Deshalb wäre der Zweck der Übung, die Allgemeinen Geschäftsbedingungen zu testen, und nicht diese zu postulieren, zu fordern oder durchzusetzen. Denn dazu bräuchte man eine Chefetage. Und wenn wir mit dem Testen anfangen, dann können auch Turing-Maschinen mitmischen. Denn es kommt dann nicht mehr darauf an, ob Antworten intelligent sind, weil man Intelligenz auch Turing-Maschinen zurechnen könnte. Es käme darauf an, herauszufinden, wer lebt. Denn der lebende Körper ist korrumpierbar, erpressbar, verführbar, nur das lebende System braucht nicht zu rechnen; es stellt die Bedingungen für eine kreative und disziplinierte Intelligenz bereit: Gefühle. Der Turing-Test bestünde also nicht darin herausfinden, ob die Maschine intelligent ist, sondern ob sie lebt. Der Weg wäre zu versuchen, sie zu verführen. Und stell dir vor, du verlierst den Test, und es ist keine Turing-Maschine. Denn auch du wirst ja auf Verführbarkeit getestet, wenn du für einen Unbekannten unbekannt bist, also eine Turing-Maschine sein könntest. Da finden wir die Quelle für die soziale Ungleichheit. Wer sich verklemmt zeigt, wer das rationale Vermeidungshandeln nicht vermeidet, wer meint, die Rationalitätsunterstellung sei die geeignete Rüstung, um sich der Zumutungen zu erwehren, wird sich wundern, worauf es tatsächlich ankommt. (Und wenn ich mich darin irre, dann irre ich mich eben!)
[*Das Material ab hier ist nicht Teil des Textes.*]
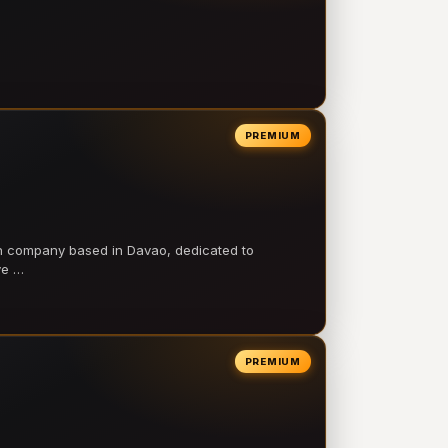
PREMIUM
on company based in Davao, dedicated to
ve …
PREMIUM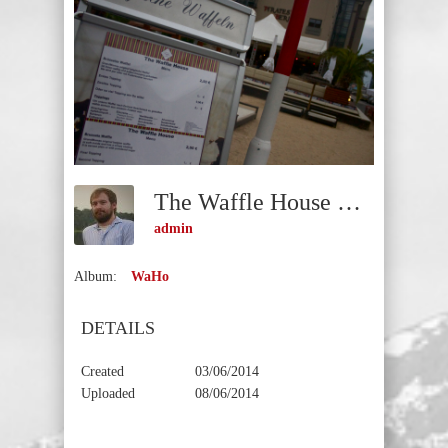
The Waffle House Entrance
admin
Album:
WaHo
DETAILS
Created
03/06/2014
Uploaded
08/06/2014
Nur eine lebende Intelligenz kennt Gefühle, eine Turing-Maschine nicht. Das wäre das zu Erlernende, wie ich meine, wenn die Kommunikation zwischen „unbekannt zu unbekannt“ funktioniert. Die Spaßvögel, die auf der Suche sind nach künstlicher Intelligenz werden sich wundern. Für sie ist der Intelligenztest deshalb so attraktiv, weil er rationalisierbar ist. Aber alle kreative und disziplinierte Intelligenz erschöpft sich nicht in Rationalisierbarkeit. Wir wissen das, aber wir können über Gefühle nur reden, wenn wir dabei die Mindeststandards rationaler Sinngrenzen einhalten. Und daran scheitert eben unser Wissen um Gefühle: wir müssen auch das noch vernünftig behandeln, was keine Vernunft kennt.
Ich vermute, dass das Internet dazu beitragen wird, dieses Vermeidungsproblem zu lösen, nicht ohne allerdings ganz andere Probleme zu schaffen.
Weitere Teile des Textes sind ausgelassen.